Большое тепло шло от ее груди.

– А почему же тогда ты назвала мою кузину змеей? Ты сама была змеей! – сказал Ульрих.

Бонадея задумчиво перевела взгляд с него на стену.

– Право, не знаю, – ответила она. – Она так мила со мной. Она относится ко мне с таким участием!

– Что это значит? – спросил Ульрих. – Ты разделяешь ее заботы о добре, истине и красоте?

Бонадея ответила:

– Она мне объяснила, что ни одна женщина не может жить любовью в полную меру своих сил, она – так же, как я. И поэтому каждая женщина должна выполнять свой долг на том месте, которое ей определила судьба. Она ведь ужасно порядочная, – продолжала Бонадея еще задумчивее. – Она уговаривает меня быть снисходительной к моему мужу и утверждает, что женщина высоких достоинств находит великое счастье в том, чтобя справляться со своим браком. Это она ставит куда выше любой измены. Да я, собственно, и сама всегда так думала!

И это действительно была правда; ибо Бонадея никогда иначе не думала, она только всегда поступала иначе и могла поэтому согласиться с чистой совестью. Когда Ульрих сказал ей это, он заработал еще один поцелуй – на сей раз уже немного ниже лба.

– Ты‑то как раз и нарушаешь мое полигамное равновесие! – сказала она с легким вздохом в оправдание противоречия, возникшего между ее мыслями и действиями.

С помощью множества дополнительных вопросов выяснилось, что она хотела сказать «полигландулярное равновесие»; это был физиологический термин, понятный тогда лишь посвященным, который можно было перевести: «равновесие соков», предполагая, что стимулирующее или тормозящее действие определенных желез на кровь влияет на характер, и в частности на темперамент, особенно на тот вид темперамента, избыток которого у Бонадеи в определенных состояниях был просто бедой для нее.

Ульрих с любопытством поднял брови.

– Значит, что‑то с железами, – сказала Бонадея. – Это уже как‑то успокаивает, если знаешь, что твоей вины тут нет! – Она печально улыбнулась своему потерянному любовнику. – А когда быстро выходишь из равновесия, как раз и начинаются всякие неудачные сексуальные опыты!

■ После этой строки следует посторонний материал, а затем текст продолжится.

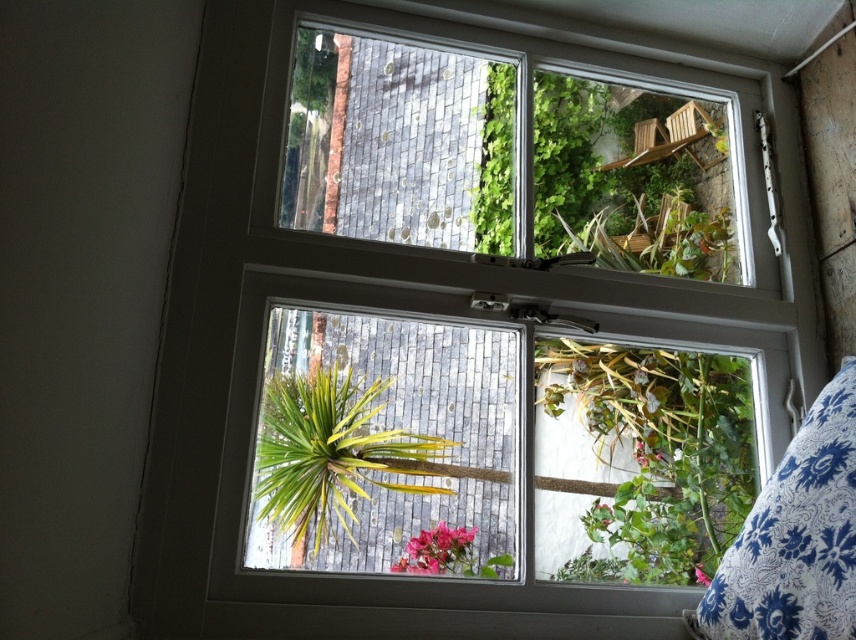 You are a gardener looking at the window with two green leafy plants visible. Which of the two plants, the green leafy plant at lower right or the green leafy plant at center, has a wider spread?

The green leafy plant at lower right has a wider spread than the green leafy plant at center.

You are a gardener who needs to water the plants outside the window. You have a watering can that can reach up to 5 feet. The green leafy plant at lower right is one of the plants you need to water. Can you reach it from where you are standing without moving your position?

The green leafy plant at lower right is 5.18 feet away, which is beyond the 5 feet reach of the watering can. Therefore, you cannot reach it without moving your position.

You are arranging a cozy reading nook by the window. You have a blue floral fabric pillow at lower right and a pink matte flower at lower center. Which object is taller?

The blue floral fabric pillow at lower right is taller than the pink matte flower at lower center according to the description.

– Боже мой, Бонадея, – спросил удивленно Ульрих, – как ты говоришь?

– Как научилась. Ты – неудачный сексуальный опыт, говорит твоя кузина. Но она говорит также, что можно избежать разрушительных физических и психических последствий, если иметь в виду, что никакие наши поступки не есть лишь наше личное дело. Она очень добра ко мне. Насчет меня она утверждает, что личная моя ошибка состоит в том, что в любви я слишком сосредоточилась на одной частности, вместо того чтобы рассматривать любовь в целом. Понимаешь, под частностью она подразумевает то, что называет также «грубым опытом». Часто бывает очень интересно взглянуть на такие вещи в ее освещении. Но одно мне не нравится в ней: ведь хотя она и говорит, что сильная женщина ищет дело своей жизни в моногамии и должна любить ее как художник, у самой у нее трое, а с тобой, пожалуй, и четверо мужчин в резерве, а у меня теперь и одного‑то нет!

Взгляд, которым она окидывала при этом своего дезертировавшего резервиста, был теплый и неуверенный. Но Ульрих не хотел замечать это.

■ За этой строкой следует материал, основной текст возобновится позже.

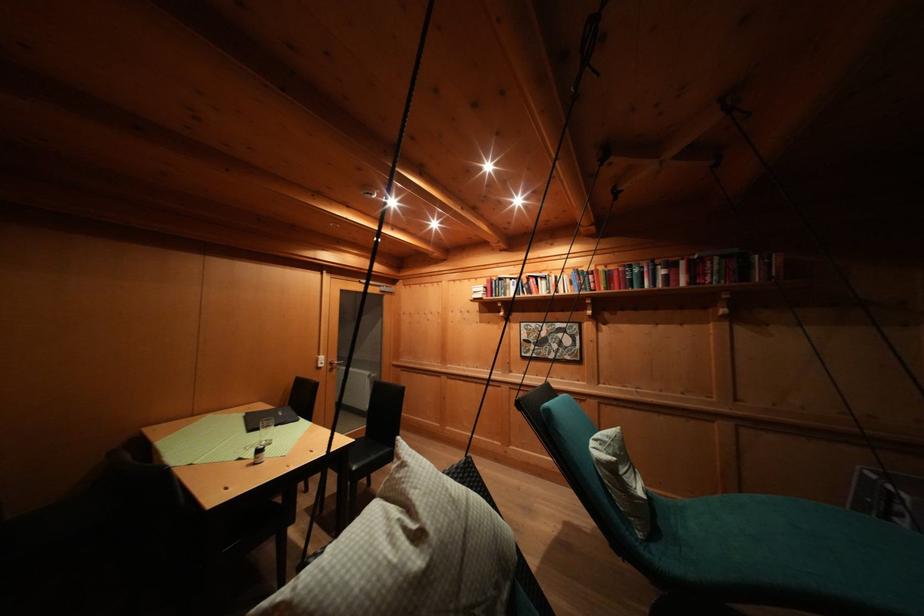 Identify the location of door handle. This screenshot has height=616, width=924. (334, 363).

– Вы говорите обо мне? – осведомился он догадливо.

– Ах, лишь от случая к случаю, – ответила Бонадея. – Когда твоя кузина ищет примера или в присутствии твоего друга, генерала.

– Арнгейм, наверно, тоже присутствует?!

– Он с достоинством внимает беседе благородных дам, – передразнила Арнгейма Бонадея, не лишенная способности имитировать без нажима, но тут же серьезно прибавила: – Мне вообще не нравится, как он ведет себя с твоей кузиной. Он по большей части в отъезде. А когда он здесь, он слишком много говорит со всеми, и когда она приводит пример с госпожой фон Штерн и этой…

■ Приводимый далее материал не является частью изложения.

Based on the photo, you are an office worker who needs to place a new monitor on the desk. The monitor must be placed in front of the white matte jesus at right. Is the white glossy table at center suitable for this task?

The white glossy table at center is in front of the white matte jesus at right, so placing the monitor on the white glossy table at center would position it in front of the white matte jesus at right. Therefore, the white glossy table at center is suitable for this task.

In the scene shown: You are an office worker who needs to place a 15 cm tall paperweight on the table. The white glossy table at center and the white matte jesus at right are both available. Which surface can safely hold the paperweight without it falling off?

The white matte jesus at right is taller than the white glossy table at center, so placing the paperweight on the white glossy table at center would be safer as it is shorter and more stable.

– Госпожой фон Штейн? – поправил ее вопросом Ульрих.

– Ну, да, конечно, я имею в виду эту Штейн. Диотима ведь то и дело о ней говорит. И вот когда она говорит об отношениях между госпожой фон Штейн и той, другой, этой Вуль… как же ее? У нее такая полунеприличная фамилия?

– Вульпиус.

– Конечно. Понимаешь, я слышу там столько иностранных слов, что уже забываю простейшие! Так вот, когда она сравнивает госпожу фон Штейн с этой, Арнгейм долго глядит на меня, словно рядом с его обожаемой я как раз и могу сойти только за такую, как ты сказал!

Тут Ульрих стал добиваться объяснения этих перемен.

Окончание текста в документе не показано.